Legal

Retraction Log

When a methodology error is confirmed, we retract the verdict and list the retraction here. We do not delete retracted entries. We preserve them so the public record stays straight. Subscribe via RSS or JSON at /api/v1/retractions.

How a retraction lands here

A verdict is retracted when an audit confirms a methodology error — for example, a sandbox bug, a wrong commit, a wrong environment, a wrong numerical extraction, a category-confused paper claim, or a mis-pinned metric variant. The full process is documented under /legal/disputes.

Each row below carries the retraction date, the paper, the original agent version that produced the now-wrong verdict, the label the verdict was retracted to, a one-paragraph reason, and a link to the audit thread that produced the retraction.

Log (7)

  • 2026-05-13arXiv:1910.13461WRONGPARTIAL

    BART: Denoising Sequence-to-Sequence Pre-training for Natural Language Generation, Translation, and Comprehension

    The driver scored rougeL (sentence-level longest common subsequence) and compared it against the paper's Table 3 R-L of 40.90, which is in fact rougeLsum (summary-level longest common subsequence per Lin 2004). The two metrics measure different things. Under the correct metric variant the model lands within paper bounds.

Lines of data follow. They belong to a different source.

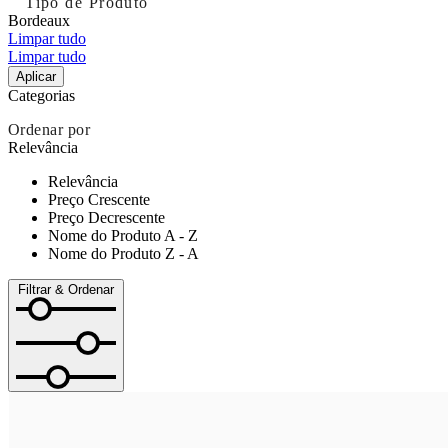
Tipo de Produto
Bordeaux
Limpar tudo
Limpar tudo
Aplicar
Categorias
Ordenar por
Relevância
Relevância
Preço Crescente
Preço Decrescente
Nome do Produto A - Z
Nome do Produto Z - A
Filtrar & Ordenar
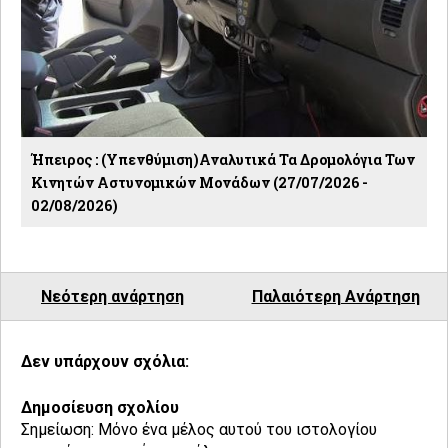
Ήπειρος : (Υπενθύμιση)Αναλυτικά Τα Δρομολόγια Των
Κινητών Αστυνομικών Μονάδων (27/07/2026 -
02/08/2026)
Νεότερη ανάρτηση
Παλαιότερη Ανάρτηση
Δεν υπάρχουν σχόλια:
Δημοσίευση σχολίου
Σημείωση: Μόνο ένα μέλος αυτού του ιστολογίου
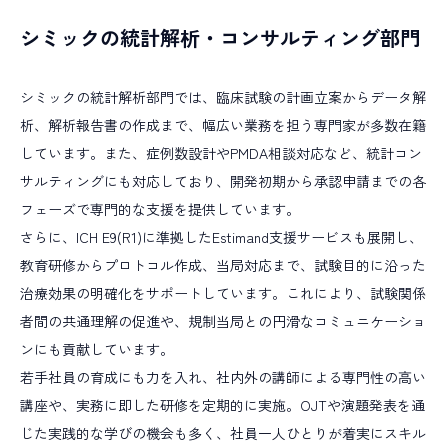
シミックの統計解析・コンサルティング部門
シミックの統計解析部門では、臨床試験の計画立案からデータ解
析、解析報告書の作成まで、幅広い業務を担う専門家が多数在籍
しています。また、症例数設計やPMDA相談対応など、統計コン
サルティングにも対応しており、開発初期から承認申請までの各
フェーズで専門的な支援を提供しています。
さらに、ICH E9(R1)に準拠したEstimand支援サービスも展開し、
教育研修からプロトコル作成、当局対応まで、試験目的に沿った
治療効果の明確化をサポートしています。これにより、試験関係
者間の共通理解の促進や、規制当局との円滑なコミュニケーショ
ンにも貢献しています。
若手社員の育成にも力を入れ、社内外の講師による専門性の高い
講座や、実務に即した研修を定期的に実施。OJTや演題発表を通
じた実践的な学びの機会も多く、社員一人ひとりが着実にスキル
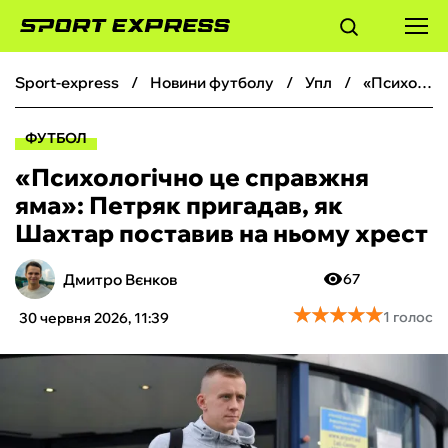
sport-express
новини футболу
упл
«Психологічно це справжня яма»: Петряк пригадав, як Шахтар поставив на ньому хрест
ФУТБОЛ
ФУТБОЛ
БАСКЕТБОЛ
«Психологічно це справжня
яма»: Петряк пригадав, як
БОКС
Шахтар поставив на ньому хрест
ХОКЕЙ
Дмитро Вєнков
67
★
★
★
★
★
★
★
★
★
★
1 голос
30 червня 2026, 11:39
ТЕНІС
КІБЕРСПОРТ
ЧС-2026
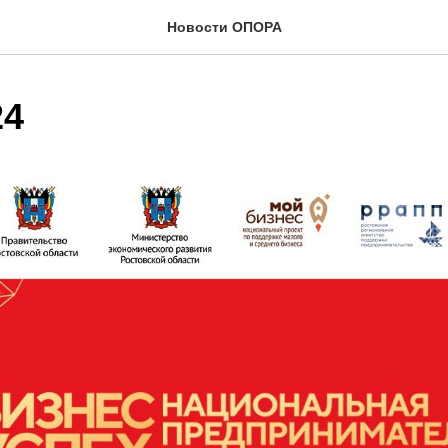
Новости ОПОРА
24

    agent_version: v0.1.0-bart-cnndm-rougelbefore/afteraudit threadrollback PR
  • 2026-05-13arXiv:2301.12597WRONGPARTIAL

    BLIP-2: Bootstrapping Language-Image Pre-training with Frozen Image Encoders and Large Language Models

    The driver decoded with greedy search, n = 20 examples, and no prompt prefix. The paper uses beam search width 5 with a "a photo of" prompt prefix on the full Flickr30k Karpathy split. The retraction replaces the WRONG row with a PARTIAL captured under the paper's published decoding protocol.

    agent_version: v0.1.0-blip2-flickr30k-n20-greedybefore/afteraudit threadrollback PR
  • 2026-05-13arXiv:2002.08155WRONGRETRACTED (no current verdict)

    CodeBERT: A Pre-Trained Model for Programming and Natural Languages

    The driver evaluated the pre-trained microsoft/codebert-base checkpoint zero-shot using a 200-way candidate pool and a mean-pooled cosine similarity score. The paper's Table 4 0.840 Python MRR comes from a CodeBERT fine-tuned on the CodeSearchNet train split, evaluated against a 1000-way candidate pool, with a [CLS] classifier head. The retraction script disables the reproduction until the protocol matches the paper's.

    agent_version: v0.1.0-codebert-codesearch-200waybefore/afteraudit threadrollback PR
  • 2026-05-13arXiv:2402.00838WRONGRETRACTED (no current verdict)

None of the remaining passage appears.